MiraCare Group filed for bankruptcy protection after its fledgling psychiatric hospital project collapsed in the south suburban Chicagoland area.
The development is representative of the challenges that psychiatric hospitals face. Despite desperate demand for these services, they are increasingly less viable enterprises, leading to disinvestment in many instances.
The company, based in Palos Heights, Illinois, points to issues with timely payments from payers as the cause for the demise of the hospital, which served adolescents in Tinley Park, Illinois. Without the hospital in operation, MiraCare Group faces several lawsuits from the hospital’s vendors and is in default on a line of credit related to the project.
Documents filed by MiraCare Group in federal bankruptcy court state that “because of the delay of insurance carriers in paying over $1,000,000 in receivables to [MiraCare], the hospital facility was forced to shut down.”
The company still operates three outpatient mental health centers that offer psychiatry, psychoneurotherapy, individual and group therapy and testing services.
In 2018, MiraCare formed the corporation Mira Neuro Behavioral Health to acquire a property at 6775 Prosperi Dr. in Tinley Park and cover startup costs for the hospital.

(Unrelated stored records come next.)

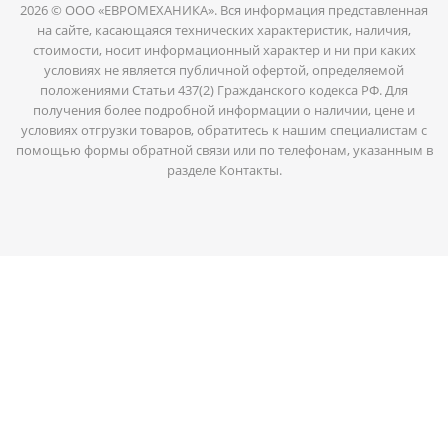
2026 © ООО «ЕВРОМЕХАНИКА». Вся информация представленная
на сайте, касающаяся технических характеристик, наличия,
стоимости, носит информационный характер и ни при каких
условиях не является публичной офертой, определяемой
положениями Статьи 437(2) Гражданского кодекса РФ. Для
получения более подробной информации о наличии, цене и
условиях отгрузки товаров, обратитесь к нашим специалистам с
помощью формы обратной связи или по телефонам, указанным в
разделе Контакты.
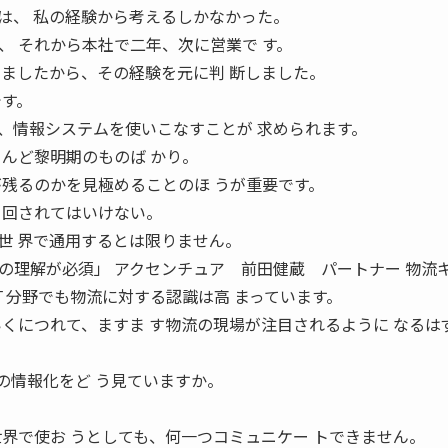
は、 私の経験から考えるしかなかった。
、 それから本社で二年、次に営業で す。
いましたから、その経験を元に判 断しました。
です。
、情報システムを使いこなすことが 求められます。
とんど黎明期のものば かり。
が残るのかを見極めることのほ うが重要です。
り回されてはいけない。
世 界で通用するとは限りません。
の理解が必須」 アクセンチュア 前田健蔵 パートナー 物流
Ｔ分野でも物流に対する認識は高 まっています。
いくにつれて、ますま す物流の現場が注目されるように なるは
流通業界の情報化をど う見ていますか。
世界で使お うとしても、何一つコミュニケー トできません。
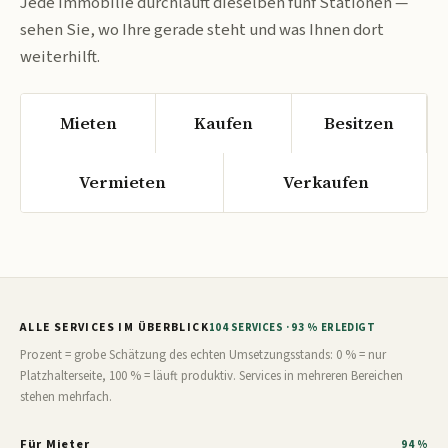
Jede Immobilie durchläuft dieselben fünf Stationen —
sehen Sie, wo Ihre gerade steht und was Ihnen dort
weiterhilft.
Mieten
Kaufen
Besitzen
Vermieten
Verkaufen
ALLE SERVICES IM ÜBERBLICK
104 SERVICES · 93 % ERLEDIGT
Prozent = grobe Schätzung des echten Umsetzungsstands: 0 % = nur
Platzhalterseite, 100 % = läuft produktiv. Services in mehreren Bereichen
stehen mehrfach.
Für Mieter
94 %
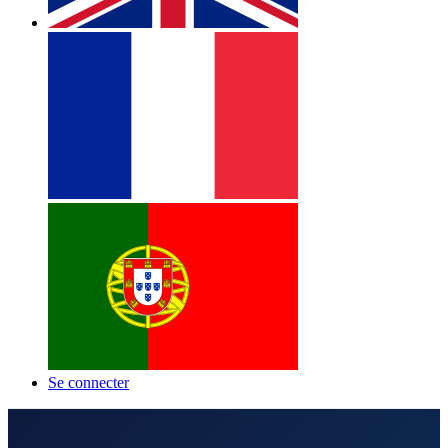
Se connecter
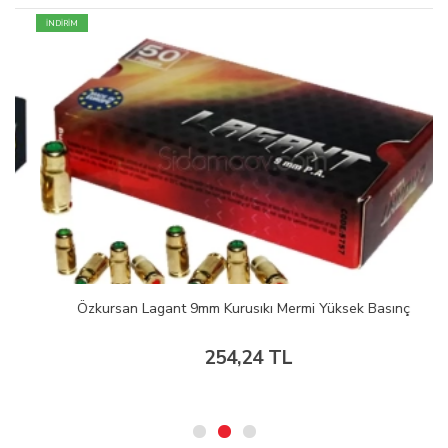
İNDİRİM
Özkursan Lagant 9mm Kurusıkı Mermi Yüksek Basınç
254,24 TL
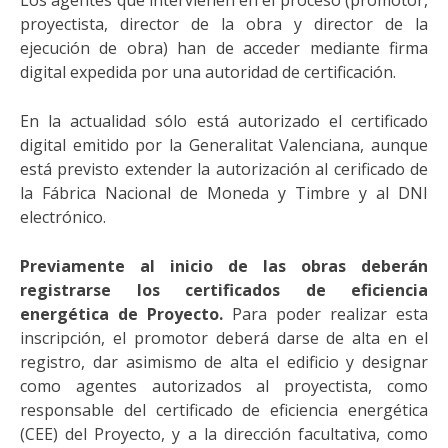
Los agentes que intervienen en el proceso (promotor,
proyectista, director de la obra y director de la
ejecución de obra) han de acceder mediante firma
digital expedida por una autoridad de certificación.
En la actualidad sólo está autorizado el certificado
digital emitido por la Generalitat Valenciana, aunque
está previsto extender la autorización al cerificado de
la Fábrica Nacional de Moneda y Timbre y al DNI
electrónico.
Previamente al inicio de las obras deberán
registrarse los certificados de eficiencia
energética de Proyecto.
Para poder realizar esta
inscripción, el promotor deberá darse de alta en el
registro, dar asimismo de alta el edificio y designar
como agentes autorizados al proyectista, como
responsable del certificado de eficiencia energética
(CEE) del Proyecto, y a la dirección facultativa, como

“With no acute care hospital beds currently serving the youth in our community, our inpatient services will provide children and adolescents and their families with the treatment resources needed to recover from a behavioral health crisis, all in one place,” Christopher Higgins, founder of MiraCare, said in a December 2022 announcement, when the State of Illinois approved its licensure, allowing it to see patients.
It’s not clear precisely when the psychiatric hospital was shut down since its license was approved near the end of 2022. An attorney for MiraCare Group has not responded to a request for comment.

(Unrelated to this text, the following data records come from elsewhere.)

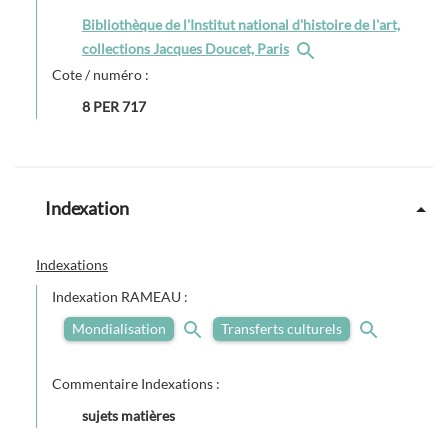
Bibliothèque de l'Institut national d'histoire de l'art,
collections Jacques Doucet, Paris
Cote / numéro :
8 PER 717
Indexation
Indexations
Indexation RAMEAU :
Mondialisation
Transferts culturels
Commentaire Indexations :
sujets matières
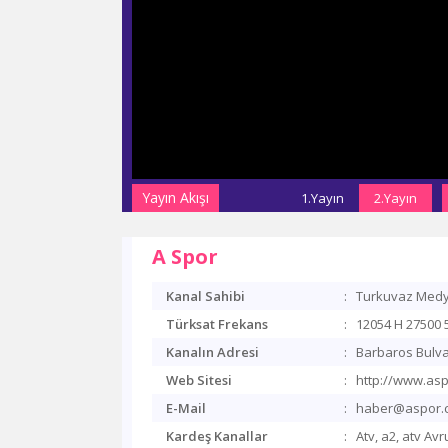
Yayın Akışı
1.Yayın
2.Yayın
A Spor
Kanal Sahibi
:
Turkuvaz Med
Türksat Frekans
:
12054 H 27500 
Kanalın Adresi
:
Barbaros Bulva
Web Sitesi
:
http://www.asp
E-Mail
:
haber@aspor.c
Kardeş Kanallar
:
Atv, a2, atv A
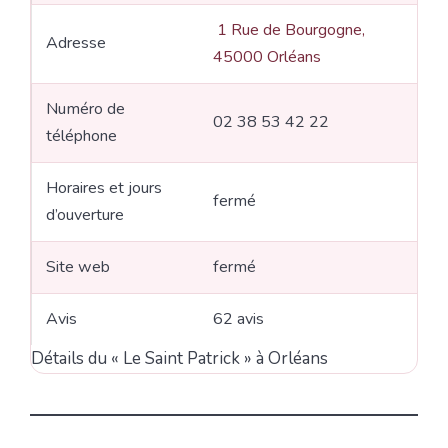
1 Rue de Bourgogne,
Adresse
45000 Orléans
Numéro de
02 38 53 42 22
téléphone
Horaires et jours
fermé
d’ouverture
Site web
fermé
Avis
62 avis
Détails du « Le Saint Patrick » à Orléans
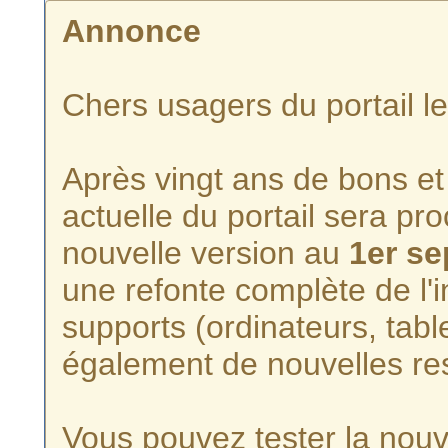
Annonce
Chers usagers du portail l
Après vingt ans de bons et 
actuelle du portail sera p
nouvelle version au
1er s
une refonte complète de l'i
supports (ordinateurs, tabl
également de nouvelles re
Vous pouvez tester la nouve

The three outpatient clinics employ about 40 staffers. That includes staff and contract mental health clinicians as well as non-clinical employees, the documents state. MiraCare Group filed for bankruptcy on Sept. 9. In later filings, the company disclosed that its revenue totaled $3.2 million from the start of the year to Oct. 1, $4.8 million in 2023, and $4.9 million in 2022.
Other documents state MiraCare has between one and 49 creditors, and $1 million and $10 million in liabilities.

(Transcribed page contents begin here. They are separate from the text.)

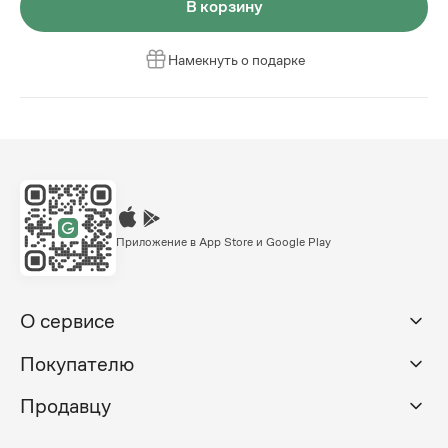
В корзину
Намекнуть о подарке
Приложение в App Store и Google Play
О сервисе
Покупателю
Продавцу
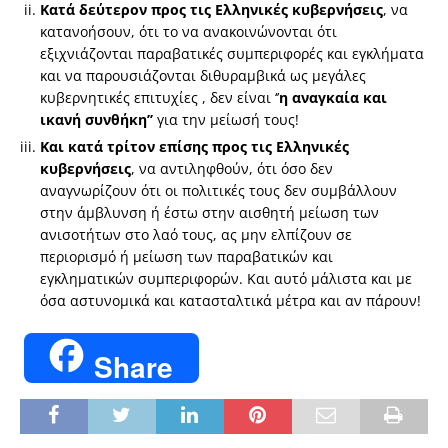
Κατά δεύτερον προς τις Ελληνικές κυβερνήσεις
, να
κατανοήσουν, ότι το να ανακοινώνονται ότι
εξιχνιάζονται παραβατικές συμπεριφορές και εγκλήματα
και να παρουσιάζονται διθυραμβικά ως μεγάλες
κυβερνητικές επιτυχίες , δεν είναι ‘’
η αναγκαία και
ικανή συνθήκη’’
για την μείωσή τους!
Και κατά τρίτον επίσης προς τις Ελληνικές
κυβερνήσεις
, να αντιληφθούν, ότι όσο δεν
αναγνωρίζουν ότι οι πολιτικές τους δεν συμβάλλουν
στην άμβλυνση ή έστω στην αισθητή μείωση των
ανισοτήτων στο λαό τους, ας μην ελπίζουν σε
περιορισμό ή μείωση των παραβατικών και
εγκληματικών συμπεριφορών. Και αυτό μάλιστα και με
όσα αστυνομικά και κατασταλτικά μέτρα και αν πάρουν!
Share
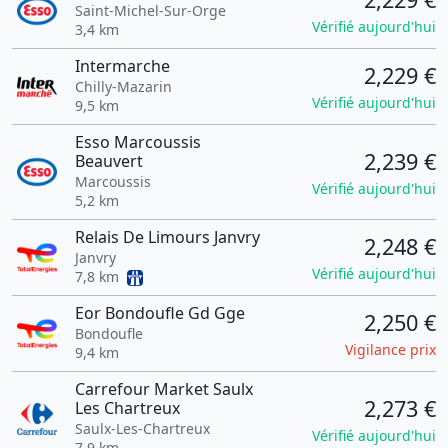
Saint-Michel-Sur-Orge
Vérifié aujourd'hui
3,4 km
Intermarche
2,229 €
Chilly-Mazarin
Vérifié aujourd'hui
9,5 km
Esso Marcoussis
2,239 €
Beauvert
Marcoussis
Vérifié aujourd'hui
5,2 km
Relais De Limours Janvry
2,248 €
Janvry
Vérifié aujourd'hui
7,8 km
Eor Bondoufle Gd Gge
2,250 €
Bondoufle
Vigilance prix
9,4 km
Carrefour Market Saulx
2,273 €
Les Chartreux
Saulx-Les-Chartreux
Vérifié aujourd'hui
7,9 km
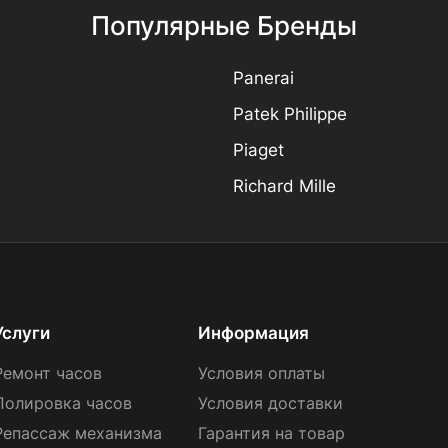
Популярные Бренды
Panerai
Patek Philippe
Piaget
Richard Mille
Услуги
Информация
Ремонт часов
Условия оплаты
Полировка часов
Условия доставки
Репассаж механизма
Гарантия на товар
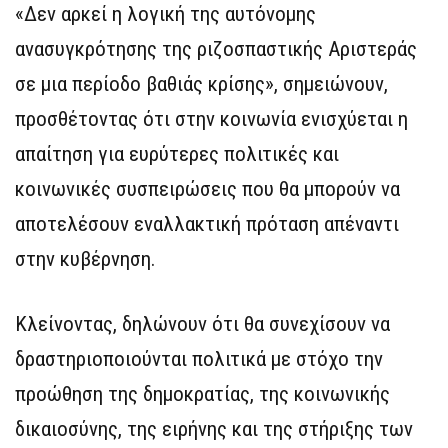
«Δεν αρκεί η λογική της αυτόνομης
ανασυγκρότησης της ριζοσπαστικής Αριστεράς
σε μια περίοδο βαθιάς κρίσης», σημειώνουν,
προσθέτοντας ότι στην κοινωνία ενισχύεται η
απαίτηση για ευρύτερες πολιτικές και
κοινωνικές συσπειρώσεις που θα μπορούν να
αποτελέσουν εναλλακτική πρόταση απέναντι
στην κυβέρνηση.
Κλείνοντας, δηλώνουν ότι θα συνεχίσουν να
δραστηριοποιούνται πολιτικά με στόχο την
προώθηση της δημοκρατίας, της κοινωνικής
δικαιοσύνης, της ειρήνης και της στήριξης των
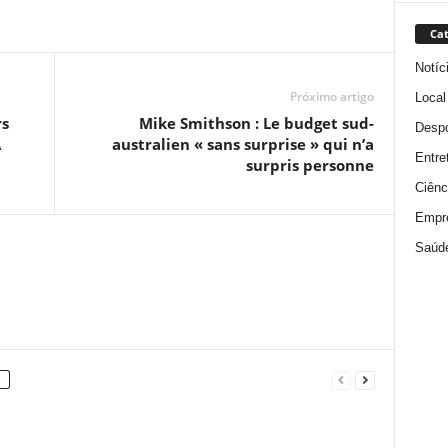
Cat
Notíc
Próximo artigo
Local
rs
Mike Smithson : Le budget sud-
Despo
A
australien « sans surprise » qui n’a
Entre
surpris personne
Ciênc
Empr
Saúd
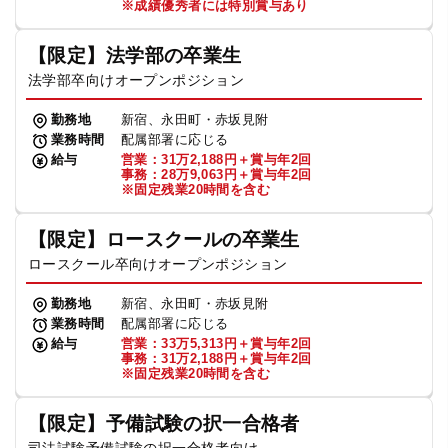
※成績優秀者には特別賞与あり
【限定】法学部の卒業生
法学部卒向けオープンポジション
勤務地
新宿、永田町・赤坂見附
業務時間
配属部署に応じる
給与
営業：31万2,188円＋賞与年2回
事務：28万9,063円＋賞与年2回
※固定残業20時間を含む
【限定】ロースクールの卒業生
ロースクール卒向けオープンポジション
勤務地
新宿、永田町・赤坂見附
業務時間
配属部署に応じる
給与
営業：33万5,313円＋賞与年2回
事務：31万2,188円＋賞与年2回
※固定残業20時間を含む
【限定】予備試験の択一合格者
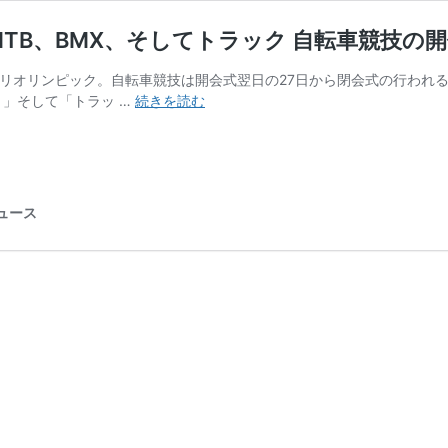
TB、BMX、そしてトラック 自転車競技の
るパリオリンピック。自転車競技は開会式翌日の27日から閉会式の行われる
【パ
）」そして「トラッ …
続きを読む
リ
オ
リ
ン
ピ
ニュース
ッ
ク
競
技
日
程】
ロ
ー
ド、
MTB、
BMX、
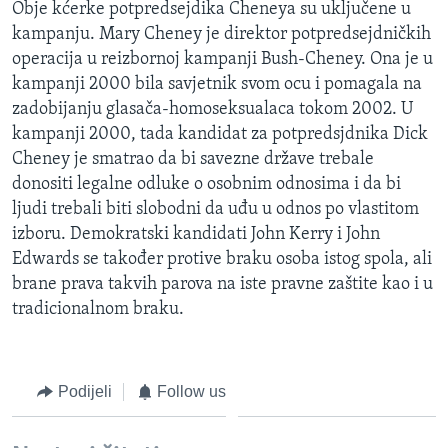
Obje kćerke potpredsejdika Cheneya su uključene u
kampanju. Mary Cheney je direktor potpredsejdničkih
operacija u reizbornoj kampanji Bush-Cheney. Ona je u
kampanji 2000 bila savjetnik svom ocu i pomagala na
zadobijanju glasača-homoseksualaca tokom 2002. U
kampanji 2000, tada kandidat za potpredsjdnika Dick
Cheney je smatrao da bi savezne države trebale
donositi legalne odluke o osobnim odnosima i da bi
ljudi trebali biti slobodni da uđu u odnos po vlastitom
izboru. Demokratski kandidati John Kerry i John
Edwards se također protive braku osoba istog spola, ali
brane prava takvih parova na iste pravne zaštite kao i u
tradicionalnom braku.
Podijeli
Follow us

While there is wide consensus about the limited access to psychiatric beds, articulating the issue is one of notable, if not sometimes pedantic, debate.
For example, The Treatment Advocacy Center states in a report released in January that for a community to maintain mental health the “beds needed lie between an absolute minimum of 30 beds per 100,000 population and an optimal number of 60 beds per 100,000 population.” Anything less would represent a shortage. The U.S. has about 18 psychiatric beds per 100,000 residents. A “moderate” shortage would see levels fall between 15 and 25 per 100,000.
Earlier in the year, the Treatment Advocacy Center said that the shortage in psychiatric bed access dipped to historic lows as 19 states had fewer beds than they did in 2016.
A different study using predictive modeling established “an overall rate of needed beds of 34.9 per 100,000 population, or between 28.1 and 41.7,” depending on several community-level health factors. The same study found that 3% of states do not have enough psych beds, while 28% have levels higher than their needs.
All the while, Behavioral Health Business tracks rashes of psychiatric hospitals and sub-units closed daily while others are opened or announced.
These types of facilities are especially difficult to operate because of low payer reimbursement. The American Hospital Association (AHA) estimates that, on average, inpatient behavioral health services are reimbursed at 34.3% less than the cost to provide them.
The bankruptcy shows the potential damage of payers not delivering reimbursement in a timely manner. While health plans dragging their feet with payments is a tale as old as time, more recent developments include payers failing to address claims or concerns about reimbursement at all, leading to a phenomenon some experts call “payer ghosting.”
Hospitals and health systems have, in part, gotten around some of the economic troubles of psychiatric hospitals by splitting the startup costs and management of these facilities through developing joint ventures. Companies that take this track include Acadia Healthcare (Nasdaq: ACHC) and US HealthVest.